SUPPLIED INFORMATION ::
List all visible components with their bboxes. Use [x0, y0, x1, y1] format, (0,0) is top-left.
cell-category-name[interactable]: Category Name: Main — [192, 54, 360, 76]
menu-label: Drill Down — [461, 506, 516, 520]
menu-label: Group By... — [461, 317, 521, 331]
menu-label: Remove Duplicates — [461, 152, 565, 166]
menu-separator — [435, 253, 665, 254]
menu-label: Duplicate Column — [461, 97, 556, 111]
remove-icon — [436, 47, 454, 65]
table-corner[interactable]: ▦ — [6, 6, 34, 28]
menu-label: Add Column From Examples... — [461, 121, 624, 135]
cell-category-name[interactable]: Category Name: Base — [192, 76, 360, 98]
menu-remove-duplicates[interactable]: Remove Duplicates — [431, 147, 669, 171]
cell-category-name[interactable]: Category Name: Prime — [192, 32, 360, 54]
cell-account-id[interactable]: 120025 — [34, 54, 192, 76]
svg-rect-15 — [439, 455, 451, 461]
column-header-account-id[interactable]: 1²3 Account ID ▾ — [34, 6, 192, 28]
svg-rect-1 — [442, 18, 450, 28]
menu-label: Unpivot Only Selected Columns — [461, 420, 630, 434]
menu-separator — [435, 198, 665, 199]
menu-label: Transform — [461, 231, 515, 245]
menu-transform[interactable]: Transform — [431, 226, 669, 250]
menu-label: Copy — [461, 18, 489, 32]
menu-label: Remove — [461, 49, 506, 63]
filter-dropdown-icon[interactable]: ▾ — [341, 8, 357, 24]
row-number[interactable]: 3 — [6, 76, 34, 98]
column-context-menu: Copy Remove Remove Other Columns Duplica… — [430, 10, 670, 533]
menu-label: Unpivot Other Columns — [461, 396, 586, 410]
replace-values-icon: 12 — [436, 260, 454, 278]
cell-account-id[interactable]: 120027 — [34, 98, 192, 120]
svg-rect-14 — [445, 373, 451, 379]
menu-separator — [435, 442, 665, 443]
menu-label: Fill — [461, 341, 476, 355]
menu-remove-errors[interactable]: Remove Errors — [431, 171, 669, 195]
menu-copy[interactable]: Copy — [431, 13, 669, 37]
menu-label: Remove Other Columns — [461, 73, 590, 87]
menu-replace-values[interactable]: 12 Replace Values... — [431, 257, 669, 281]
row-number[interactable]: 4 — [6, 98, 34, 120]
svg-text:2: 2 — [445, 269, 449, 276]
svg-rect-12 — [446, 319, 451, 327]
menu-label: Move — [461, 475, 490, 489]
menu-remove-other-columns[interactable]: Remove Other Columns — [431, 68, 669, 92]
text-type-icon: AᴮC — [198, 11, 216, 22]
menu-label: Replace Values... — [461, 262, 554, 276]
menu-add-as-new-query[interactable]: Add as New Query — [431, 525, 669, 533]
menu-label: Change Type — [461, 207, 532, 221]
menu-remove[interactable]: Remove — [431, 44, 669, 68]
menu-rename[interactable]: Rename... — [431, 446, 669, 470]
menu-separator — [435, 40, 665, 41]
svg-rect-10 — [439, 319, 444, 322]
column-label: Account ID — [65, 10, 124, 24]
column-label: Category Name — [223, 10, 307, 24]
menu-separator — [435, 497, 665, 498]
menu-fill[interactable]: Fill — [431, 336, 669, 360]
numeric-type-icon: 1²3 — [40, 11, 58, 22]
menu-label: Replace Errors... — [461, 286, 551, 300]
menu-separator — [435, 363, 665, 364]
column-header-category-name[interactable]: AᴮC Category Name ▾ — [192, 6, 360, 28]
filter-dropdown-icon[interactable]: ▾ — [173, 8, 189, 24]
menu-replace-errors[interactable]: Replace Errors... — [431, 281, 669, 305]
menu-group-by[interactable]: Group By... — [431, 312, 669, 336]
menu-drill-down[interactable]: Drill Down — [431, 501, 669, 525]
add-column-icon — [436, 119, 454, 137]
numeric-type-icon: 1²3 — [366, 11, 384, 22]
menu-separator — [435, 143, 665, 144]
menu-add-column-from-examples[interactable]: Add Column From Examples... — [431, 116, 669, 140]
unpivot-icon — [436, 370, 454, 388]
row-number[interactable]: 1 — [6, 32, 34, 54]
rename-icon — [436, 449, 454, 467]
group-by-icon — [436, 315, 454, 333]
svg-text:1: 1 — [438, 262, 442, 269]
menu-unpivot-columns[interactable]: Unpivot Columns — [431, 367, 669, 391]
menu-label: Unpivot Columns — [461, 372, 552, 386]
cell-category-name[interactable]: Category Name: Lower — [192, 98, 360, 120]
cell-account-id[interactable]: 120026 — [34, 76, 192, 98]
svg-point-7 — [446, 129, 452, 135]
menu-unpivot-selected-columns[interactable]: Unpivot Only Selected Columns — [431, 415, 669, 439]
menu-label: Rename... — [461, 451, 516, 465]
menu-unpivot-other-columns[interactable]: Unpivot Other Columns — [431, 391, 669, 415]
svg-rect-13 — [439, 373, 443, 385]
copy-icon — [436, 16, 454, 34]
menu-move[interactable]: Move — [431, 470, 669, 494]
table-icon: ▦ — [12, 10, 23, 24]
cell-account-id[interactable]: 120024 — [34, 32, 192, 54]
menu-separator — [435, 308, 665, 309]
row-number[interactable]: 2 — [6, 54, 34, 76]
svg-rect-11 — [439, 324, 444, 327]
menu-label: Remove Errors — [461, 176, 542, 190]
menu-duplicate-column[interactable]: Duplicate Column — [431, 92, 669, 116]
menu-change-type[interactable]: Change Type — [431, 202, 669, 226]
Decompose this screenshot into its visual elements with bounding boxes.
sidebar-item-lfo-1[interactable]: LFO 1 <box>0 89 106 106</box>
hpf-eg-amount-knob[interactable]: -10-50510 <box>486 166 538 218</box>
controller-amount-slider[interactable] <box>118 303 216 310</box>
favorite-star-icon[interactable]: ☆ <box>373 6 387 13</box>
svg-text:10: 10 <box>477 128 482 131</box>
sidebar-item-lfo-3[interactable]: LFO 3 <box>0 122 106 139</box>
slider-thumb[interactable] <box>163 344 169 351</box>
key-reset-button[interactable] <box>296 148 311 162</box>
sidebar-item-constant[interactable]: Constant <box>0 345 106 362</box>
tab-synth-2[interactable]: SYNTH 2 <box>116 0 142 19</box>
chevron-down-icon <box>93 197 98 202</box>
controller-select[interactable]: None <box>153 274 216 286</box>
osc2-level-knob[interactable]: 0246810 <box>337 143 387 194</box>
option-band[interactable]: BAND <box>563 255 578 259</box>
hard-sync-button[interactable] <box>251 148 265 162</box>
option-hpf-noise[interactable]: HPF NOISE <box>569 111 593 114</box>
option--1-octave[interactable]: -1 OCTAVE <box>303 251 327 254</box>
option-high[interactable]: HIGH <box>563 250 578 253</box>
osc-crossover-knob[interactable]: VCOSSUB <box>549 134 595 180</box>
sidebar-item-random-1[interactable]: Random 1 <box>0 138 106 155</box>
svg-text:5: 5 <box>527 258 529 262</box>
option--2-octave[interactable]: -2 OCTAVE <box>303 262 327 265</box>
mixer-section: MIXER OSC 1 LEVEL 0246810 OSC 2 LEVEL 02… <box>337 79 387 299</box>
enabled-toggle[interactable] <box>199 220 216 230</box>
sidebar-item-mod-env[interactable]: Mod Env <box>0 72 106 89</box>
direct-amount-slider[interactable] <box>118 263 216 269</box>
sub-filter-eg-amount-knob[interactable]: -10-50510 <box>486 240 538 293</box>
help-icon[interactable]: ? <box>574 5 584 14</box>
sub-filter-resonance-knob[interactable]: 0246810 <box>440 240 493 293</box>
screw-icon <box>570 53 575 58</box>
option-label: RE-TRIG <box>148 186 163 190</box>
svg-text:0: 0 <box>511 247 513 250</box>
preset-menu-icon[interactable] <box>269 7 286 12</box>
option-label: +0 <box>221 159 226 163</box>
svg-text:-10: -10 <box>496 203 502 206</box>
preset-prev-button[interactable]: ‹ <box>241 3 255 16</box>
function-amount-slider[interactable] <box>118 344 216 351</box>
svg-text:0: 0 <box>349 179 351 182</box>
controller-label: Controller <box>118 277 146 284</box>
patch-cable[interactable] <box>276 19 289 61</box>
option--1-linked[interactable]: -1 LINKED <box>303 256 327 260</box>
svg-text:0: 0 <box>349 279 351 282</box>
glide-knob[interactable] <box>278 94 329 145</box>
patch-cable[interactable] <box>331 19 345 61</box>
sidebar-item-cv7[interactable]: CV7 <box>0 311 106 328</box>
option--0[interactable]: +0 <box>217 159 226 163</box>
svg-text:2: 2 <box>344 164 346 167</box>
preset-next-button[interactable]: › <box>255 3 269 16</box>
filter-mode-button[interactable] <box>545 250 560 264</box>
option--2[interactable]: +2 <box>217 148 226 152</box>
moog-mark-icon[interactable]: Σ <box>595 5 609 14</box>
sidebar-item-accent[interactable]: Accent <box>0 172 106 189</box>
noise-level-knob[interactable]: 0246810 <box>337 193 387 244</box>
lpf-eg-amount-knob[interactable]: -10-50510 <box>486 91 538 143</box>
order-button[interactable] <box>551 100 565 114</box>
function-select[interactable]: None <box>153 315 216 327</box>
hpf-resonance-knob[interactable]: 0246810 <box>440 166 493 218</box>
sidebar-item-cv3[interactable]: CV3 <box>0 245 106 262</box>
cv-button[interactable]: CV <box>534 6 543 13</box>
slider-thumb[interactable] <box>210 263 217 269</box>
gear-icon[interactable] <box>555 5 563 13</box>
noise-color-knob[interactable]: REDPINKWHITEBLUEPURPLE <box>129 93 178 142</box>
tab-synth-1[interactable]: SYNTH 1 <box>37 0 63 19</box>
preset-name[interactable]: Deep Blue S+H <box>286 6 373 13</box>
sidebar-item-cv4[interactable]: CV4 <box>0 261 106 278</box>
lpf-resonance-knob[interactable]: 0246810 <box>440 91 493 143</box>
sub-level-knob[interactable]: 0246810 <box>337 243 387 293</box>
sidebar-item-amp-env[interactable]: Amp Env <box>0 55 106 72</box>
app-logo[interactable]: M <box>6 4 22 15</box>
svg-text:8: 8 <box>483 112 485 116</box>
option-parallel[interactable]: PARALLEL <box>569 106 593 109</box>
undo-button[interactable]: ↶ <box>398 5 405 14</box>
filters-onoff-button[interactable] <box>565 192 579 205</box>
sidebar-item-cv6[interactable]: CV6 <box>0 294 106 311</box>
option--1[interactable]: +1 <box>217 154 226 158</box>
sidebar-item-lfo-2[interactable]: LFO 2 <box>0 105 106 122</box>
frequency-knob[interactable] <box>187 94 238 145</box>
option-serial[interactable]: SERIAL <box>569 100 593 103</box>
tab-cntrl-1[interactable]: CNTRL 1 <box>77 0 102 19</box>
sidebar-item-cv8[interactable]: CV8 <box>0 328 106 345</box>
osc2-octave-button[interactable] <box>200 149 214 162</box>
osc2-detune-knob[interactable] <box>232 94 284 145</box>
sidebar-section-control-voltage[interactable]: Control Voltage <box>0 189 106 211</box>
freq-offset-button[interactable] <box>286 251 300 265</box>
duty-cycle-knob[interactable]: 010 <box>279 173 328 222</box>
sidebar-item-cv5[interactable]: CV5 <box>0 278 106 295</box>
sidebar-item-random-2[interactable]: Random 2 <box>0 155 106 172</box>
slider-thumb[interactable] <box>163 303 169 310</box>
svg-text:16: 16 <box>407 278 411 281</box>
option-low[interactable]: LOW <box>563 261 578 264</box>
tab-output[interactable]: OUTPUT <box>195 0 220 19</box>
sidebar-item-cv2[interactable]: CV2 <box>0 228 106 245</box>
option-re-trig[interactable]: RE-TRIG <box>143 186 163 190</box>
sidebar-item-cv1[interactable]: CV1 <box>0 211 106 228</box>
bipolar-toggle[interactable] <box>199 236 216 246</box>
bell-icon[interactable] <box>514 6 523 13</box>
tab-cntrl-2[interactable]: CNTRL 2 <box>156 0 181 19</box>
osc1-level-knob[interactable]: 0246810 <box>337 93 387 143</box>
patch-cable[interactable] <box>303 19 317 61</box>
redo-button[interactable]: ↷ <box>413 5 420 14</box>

REQUIRED WORK ::
Show the lines of the records that include the string "Other".

PROBLEM SOLUTION ::
column-context-menu: Copy Remove Remove Other Columns Duplica… — [430, 10, 670, 533]
menu-label: Unpivot Other Columns — [461, 396, 586, 410]
menu-label: Remove Other Columns — [461, 73, 590, 87]
menu-remove-other-columns[interactable]: Remove Other Columns — [431, 68, 669, 92]
menu-unpivot-other-columns[interactable]: Unpivot Other Columns — [431, 391, 669, 415]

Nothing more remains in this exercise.